【编者按】爱尔兰的迁徙史,恰似一部流动的生存史诗。250年来,无数人为了更好的生活背井离乡,又在经济浪潮中辗转归来。从19世纪绵延不绝的移民潮,到加入欧盟后首次出现人口净流入;从东欧劳工撑起千禧年建设热潮,到如今印度、巴西精英成为职场新势力——每一次人口流动的转向,都精准折射着经济天平的倾斜。当住房成本成为新的迁徙壁垒,当银发浪潮呼唤新鲜血液,这个翡翠岛国正站在十字路口:是筑墙自困还是开闸纳才?答案早已写在历史的风向标上。
过去250年间,对更高生活水准与新机遇的追寻,始终是驱动爱尔兰人口迁徙的核心动力。
自19世纪初直至1973年加入欧洲经济共同体,移民出境始终是爱尔兰社会的主旋律。直到1970年代,这个国家才迎来数百年来首次人口净流入——每年占人口0.3%的海外游子踏上了归途。
最近35年的移民版图持续剧变,生活水平的跨国差异仍是看不见的推手。
1992年,经济学家帕特里克·霍诺汉精准测算出:当爱尔兰失业率显著高于英国时,移民规模将如何膨胀。最新研究更揭示,爱尔兰人愿意接受比海外低5%的薪资留在家乡。一旦差距拉大,远走他乡;若差距收窄,倦鸟归林。
1990年代经济腾飞的关键引擎,正是1980年代出走大军的集体回归。如今,每年大批青年才俊上演着“短期出海、长期归航”的现代迁徙模式。

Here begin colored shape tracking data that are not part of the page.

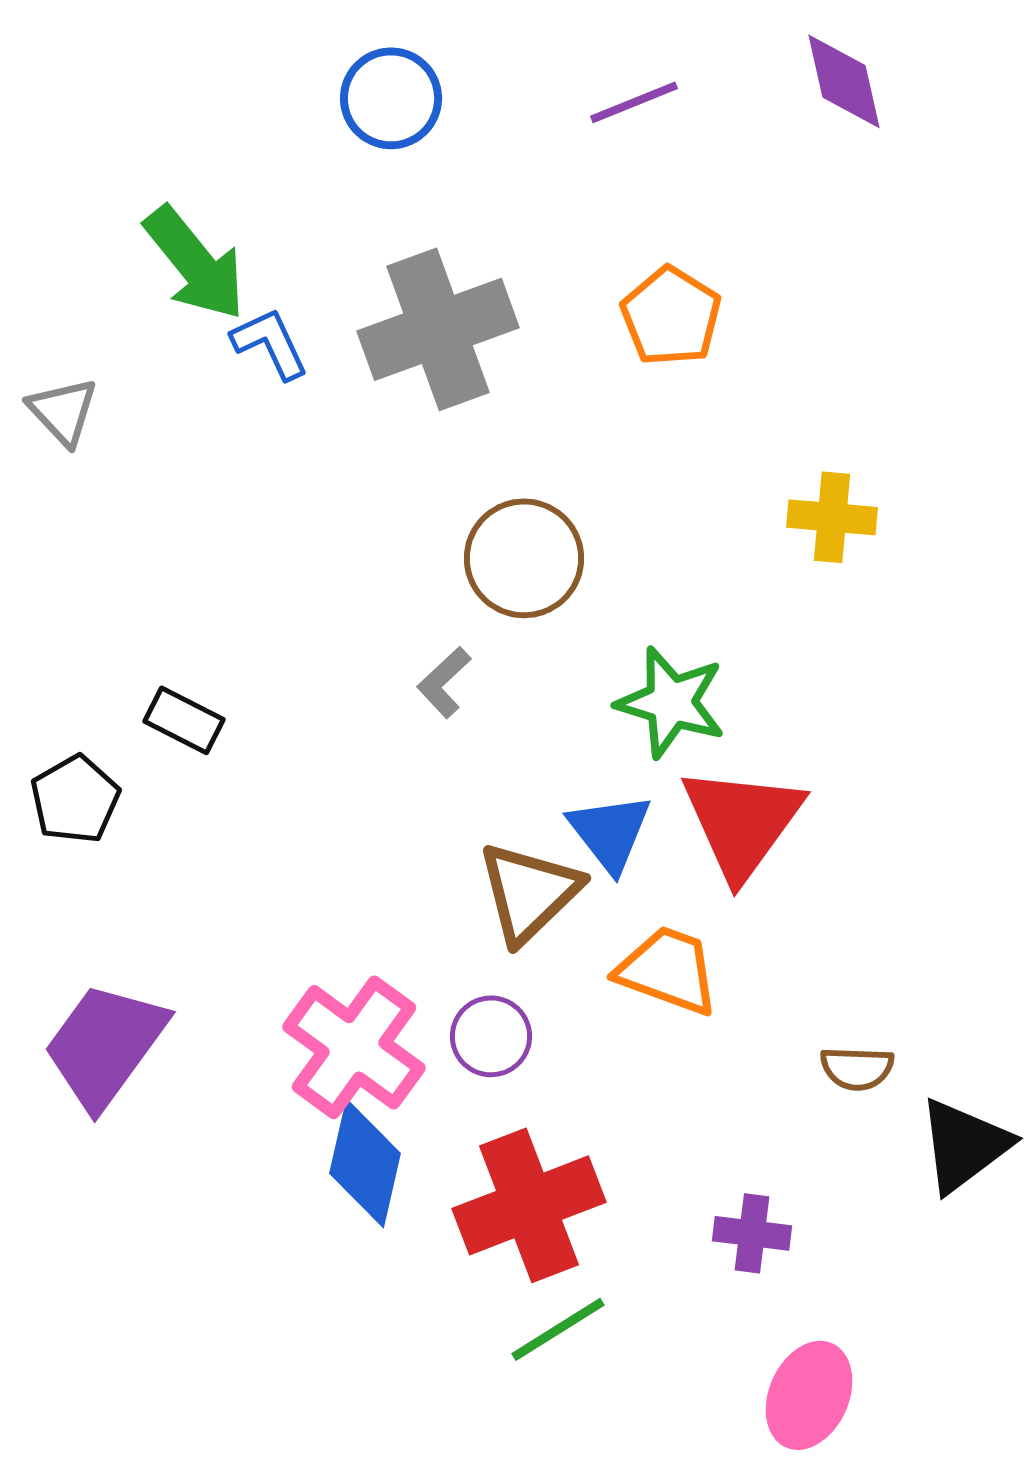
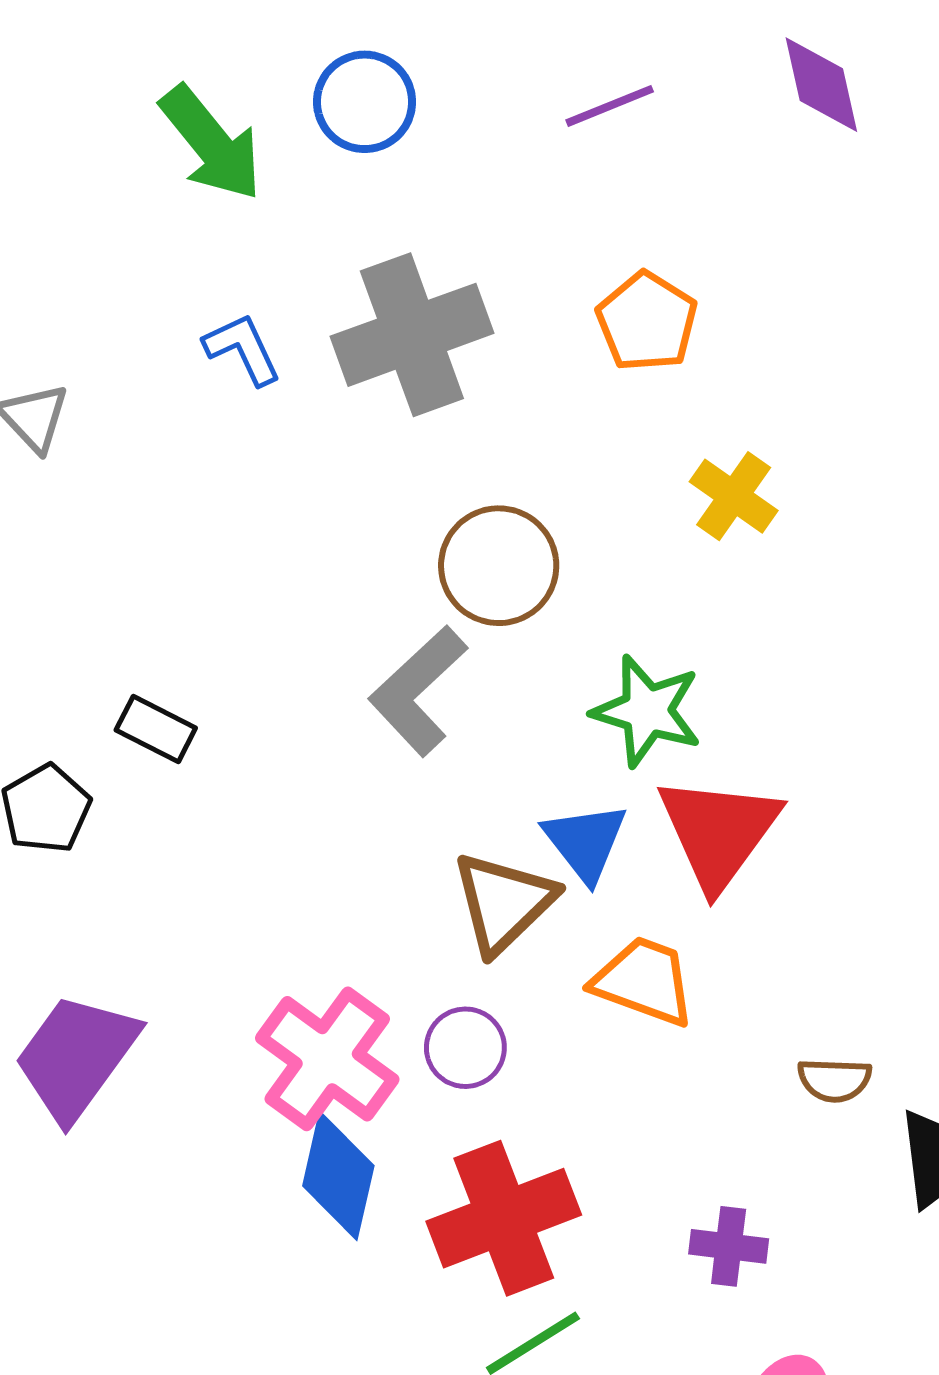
green arrow: (195, 263) -> (211, 143), moved
yellow cross: (832, 517) -> (734, 496), moved, turned 30
gray L-shape: (444, 682) -> (418, 691), size x1.8

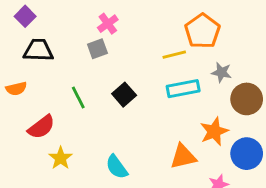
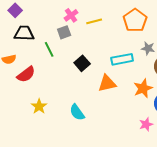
yellow line: (174, 55) -> (94, 21), moved
green line: (78, 97) -> (49, 49), moved
red semicircle: (41, 127) -> (26, 74), moved
orange triangle: (183, 157) -> (107, 83), moved

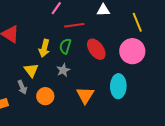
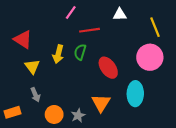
red ellipse: (96, 49) -> (108, 68), moved
yellow triangle: (31, 70) -> (32, 67), moved
gray star: (63, 70) -> (78, 115), moved
orange circle: (45, 96) -> (54, 114), moved

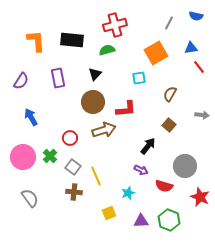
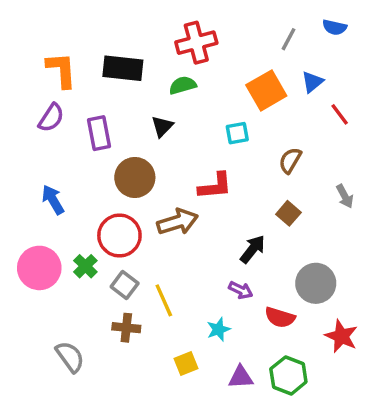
blue triangle: (191, 48) -> (312, 82), moved, turned -32
purple semicircle: (21, 81) -> (51, 118), moved
brown circle: (93, 102) -> (135, 177), moved
gray arrow: (202, 115) -> (345, 196), turned 56
red circle: (70, 138) -> (119, 236), size x1.6
gray semicircle: (30, 198) -> (70, 357), moved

与几个世纪前的爱尔兰人如出一辙,今日涌入岛国的移民同样被更优的就业机会吸引。
千禧年之初,欧盟新成员国的劳工如潮水般涌来——爱尔兰的薪酬水平让立陶宛、波兰相形见绌。如今这股潮流近乎干涸,新兴成员国薪资上涨与爱尔兰高昂的居住成本,让异乡人发现:故土亦可安身。
取而代之的是印度、巴西等非欧盟国家的高学历精英。对他们而言,丰厚的爱尔兰薪资足以抵消惊人的安居成本。
财政部发布的《未来四十年》前瞻报告模拟了2000种经济发展路径,除经济增长外,更推演了移民与住房的多种可能性。下一步,财政部将通过经济模型将这些变量有机串联。
经济增长、人口流动与住房需求实为命运共同体。若未来经济增长与生产率持续低迷,就业市场必将萎缩。机会减少将抑制移民涌入,缓解住房压力;反之若经济超预期增长,移民潮与住房需求将同步升温。
报告特别警示:随着老龄人口比重急速攀升,必须依靠持续移民平衡代际结构,才能支撑未来的医疗养老体系。
财政部指出,当前既存在被压抑的住房刚需,又面临人口增长的新增需求,未来五到十年必须掀起住房建设浪潮。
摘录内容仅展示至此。